Se lancer sur le marché de masse
La SBR, grâce à son intégration au standard HE-AAC et à ses mises à jour, fait partie du marché des codecs audio, estimé à plus de 5 milliards d'euros en 2015, et qui devrait atteindre les 7 milliards d'euros d'ici 2022, selon les experts du secteur. Dolby Laboratories a racheté Coding Technologies et les brevets clés de la technologie SBR en 2007 pour environ 170 millions d'euros, renforçant cette technologie sur le marché de masse.
Devenue standard dans près de 6 milliards d'appareils à travers le monde - des caméras vidéo aux smartphones en passant par les PC - la SBR est utilisée dans les lecteurs de musique les plus populaires (notamment iTunes d'Apple), pour les services de radio satellite (dont la Radio digitale mondiale) et pour la compression audio de la télévision numérique dans de nombreux pays.

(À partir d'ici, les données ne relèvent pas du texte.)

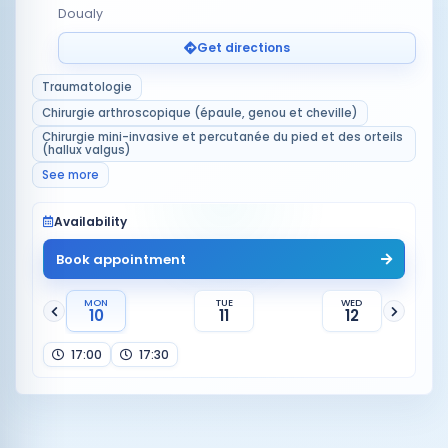
Doualy
Get directions
Traumatologie
Chirurgie arthroscopique (épaule, genou et cheville)
Chirurgie mini-invasive et percutanée du pied et des orteils
(hallux valgus)
See more
Availability
Book appointment
MON
TUE
WED
10
11
12
17:00
17:30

Après le rachat de Coding Technologies, Lars Liljeryd a continué de travailler pour Dolby Laboratories en tant que conseiller technique principal avant de « prendre sa retraite » en 2016. Désormais, en plus de se consacrer à ses multiples hobbies, il continue de soutenir la start-up de technologie médicale qu'il a fondée en 2000, Diabetes Tools AB. « J'espère obtenir des résultats avec d'anciennes et de nouvelles inventions destinées à améliorer les traitements et la santé des personnes atteintes de diabète », explique-t-il.
Lars Liljeryd est l'inventeur ou le co-inventeur de neuf familles de brevets différentes, déposés dans plusieurs pays. Pour avoir développé la SBR, il a reçu le Grand prix de la technologie de l'Académie royale suédoise des sciences en 2006 (avec Kristofer Kjörling, Per Ekstrand et Fredrik Henn), le Prix produit grand public IEEE Masaru Ibuka en 2013 (conjointement avec Martin Dietz et Kristofer Kjörling) et a été désigné l'un des huit penseurs les plus influents de Suède par deux journaux suédois en 2005 (Ny Teknik et Dagens Industri).
Ressources additionnelles
- Vidéos et visuels
- En savoir plus sur l’inventeur
- Accéder au brevet : EP0940015
Un domaine riche en innovations européennes
Au fil des ans, les inventeurs européens spécialistes d'encodage audio et vidéo ont engrangé une moisson de récompenses au Prix de l'inventeur européen. Lars Liljeryd rejoint ainsi les rangs de Karlheinz Brandenburg (2006, finaliste de la catégorie Œuvre d'une vie), considéré par beaucoup comme le père de la compression audio numérique et l'un des chefs-de-file de l'Institut Fraunhofer qui a créé le MP3. Ou encore Leonardo Chiariglione (2008, finaliste de la catégorie Œuvre d'une vie) qui, avec Karlheinz Brandenburg, a mis en place le codec MPEG et fait avancer les standards vidéo ayant mené à la HDTV. Dans un domaine similaire, le travail de Kornelis A. Schouhamer Immink (2015, finaliste de la catégorie Œuvre d'une vie) a été déterminant pour le développement de l'EFM, une technique d'encodage utilisée pour les CD, les DVD et les minidiscs (MD).